AF Offshore Decom, together with a consortium of several actors, has been awarded a total of 73 million Norwegian kroner from the Research Council for a research and innovation project on the circular economy of maritime metals. Through the Research Council’s “Green Platform” scheme, this is one of nine major research and innovation projects aimed at developing climate- and environmentally friendly solutions in business. The project period is three years.

Under the leadership of AF Offshore Decom the consortium will explore how to recycle maritime metal from ships and oil platforms into environmentally friendly building materials without a carbon footprint.

The Consortium led by AF Offshore Decom consist of partners from academia, research institutes and authorities as well as key players within finance, shipping, energy, property development, construction, and recycling industries. (Norwegian School of Economics (NHH), Equinor, Green Yards, DNB, LAB Entreprenør, Skanska Stålbabrikken, Bara, Statsbygg (The Norwegian Directorate of Public Construction and Property), Sintef, Oslo Municipality, and Nordic Circles.
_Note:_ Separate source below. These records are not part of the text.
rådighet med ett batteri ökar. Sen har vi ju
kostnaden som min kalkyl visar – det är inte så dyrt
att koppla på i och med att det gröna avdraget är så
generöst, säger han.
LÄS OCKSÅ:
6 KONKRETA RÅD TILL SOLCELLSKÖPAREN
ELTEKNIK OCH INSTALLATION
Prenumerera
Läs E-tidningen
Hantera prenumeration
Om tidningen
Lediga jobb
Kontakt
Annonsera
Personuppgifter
The project has been awarded a total of 73 million Norwegian kroner from the Research Council for a three-year research and innovation project.
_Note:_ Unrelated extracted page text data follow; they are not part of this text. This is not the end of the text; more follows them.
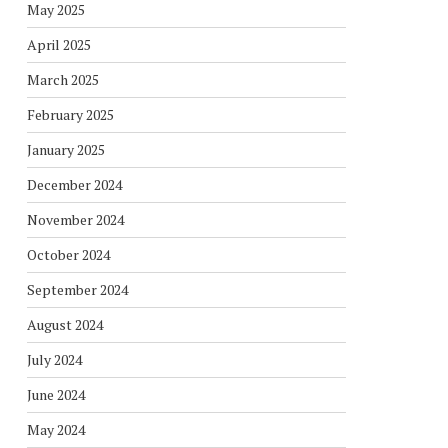
May 2025
April 2025
March 2025
February 2025
January 2025
December 2024
November 2024
October 2024
September 2024
August 2024
July 2024
June 2024
May 2024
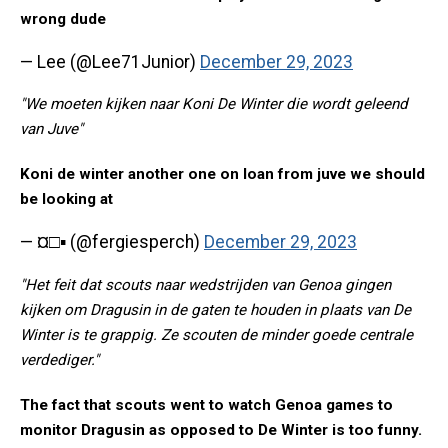
wrong dude
— Lee (@Lee71Junior)
December 29, 2023
"We moeten kijken naar Koni De Winter die wordt geleend
van Juve"
Koni de winter another one on loan from juve we should
be looking at
— ¤□▪︎ (@fergiesperch)
December 29, 2023
"Het feit dat scouts naar wedstrijden van Genoa gingen
kijken om Dragusin in de gaten te houden in plaats van De
Winter is te grappig. Ze scouten de minder goede centrale
verdediger."
The fact that scouts went to watch Genoa games to
monitor Dragusin as opposed to De Winter is too funny.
Circular economy is the future
-AF Offshore Decom has extensive experience in recycling decommissioned offshore installations. In total, approximately 400,000 tons of steel have been recycled, melted down and used for, among other things, reinforcing steel. The ambition of this project is to move from recycling to upcycling, says Johannes Thrane, Director of Sustainability, Communication and Tendering in AF Offshore Decom.

In the circular economy, the ideal is “upcycling”. This means that materials or components are maintained at the same or higher value than they had originally. For example, by cutting up steel from a ship and using it for load-bearing structures, sheet piles or other purposes.

Environmentally friendly building materials

The project aims to upcycle maritime metal from ships and oil platforms into environmentally friendly building materials without a carbon footprint. The project will solve challenges related to establishing the industry through circular business models, contracts for disposal, decommissioning for upcycling, testing and recertification, environmental and climate documentation for upcycled metal, and production with upcycled metal.

The ambition is to solve offshore disposal problems, highlight green initiatives, secure strategic access to steel for Norway in a time of international political unrest, reduce the need for raw material extraction in mines worldwide, and provide the construction and maritime industries with credible and scalable access to low-emission building materials.

The project has six main activities:

Circular economic assessment of the entire value chain.
Investigate opportunities to adapt disposal contracts for upcycling.
Develop scalable methods for dismantling steel from ships and platforms that enable high upcycling rates.
Develop industrialized production of building products made of maritime metal.
Make it easier for the construction industry to choose upcycled steel.
The starting point for a new industry.